Just a thought. Would love a response at email@example.com
Can't create a new page for episode 169. Can edit existing pages OK. Is there a permissioning issue? Is it just me :-) ? Or does that explain lack of contributions recently? Thanks.
Why Chrome OS?
Cloud Computing is the new Utility Service Industry in the world. Google Chrome is the first OS designed solely for Cloud Computing.
I have been employed in the Pulp & Paper industry for the past 33 years. Our manufacturing facilities have utilized computing technology for both business, and technical needs. "The desktop PC revolution in industry is over for, the business users". What I mean by that is a " PC desktop for every business user" is a thing of the past. We have moved to virtual architectures, connecting users to virtual servers at a ratio of 30/1. This technology has brought significant reductions in capital cost, and support cost to business.

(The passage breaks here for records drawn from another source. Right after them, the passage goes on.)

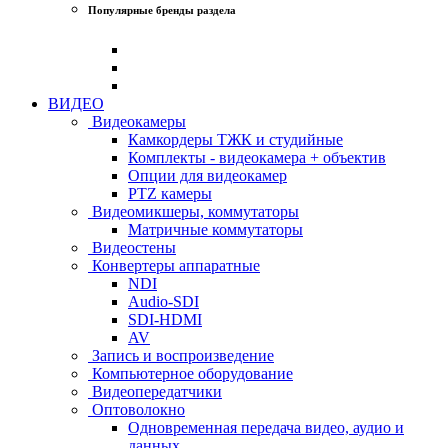
Популярные бренды раздела
ВИДЕО
Видеокамеры
Камкордеры ТЖК и студийные
Комплекты - видеокамера + объектив
Опции для видеокамер
PTZ камеры
Видеомикшеры, коммутаторы
Матричные коммутаторы
Видеостены
Конвертеры аппаратные
NDI
Audio-SDI
SDI-HDMI
AV
Запись и воспроизведение
Компьютерное оборудование
Видеопередатчики
Оптоволокно
Одновременная передача видео, аудио и
данных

Hence, a major contributing factor to the declining PC sales. The technical groups are also adopting virtual technology for, our manufacturing computing needs.
Google's Chrome OS, will enable many organizations to push their IT support to the cloud. This concept reflects a fundamental business principle called, "Economy of Scale". Some of the key barriers that currently detract from this business model are, ubiquitous and inexpensive Internet access, high availability Cloud service, and highly secure Cloud service. These concerns will be resolved as Cloud Computing matures.
The traditional desktop PC is not dead, but it is a declining preference with business investors. Google chrome OS will become an attractive business IT platform for many organizations.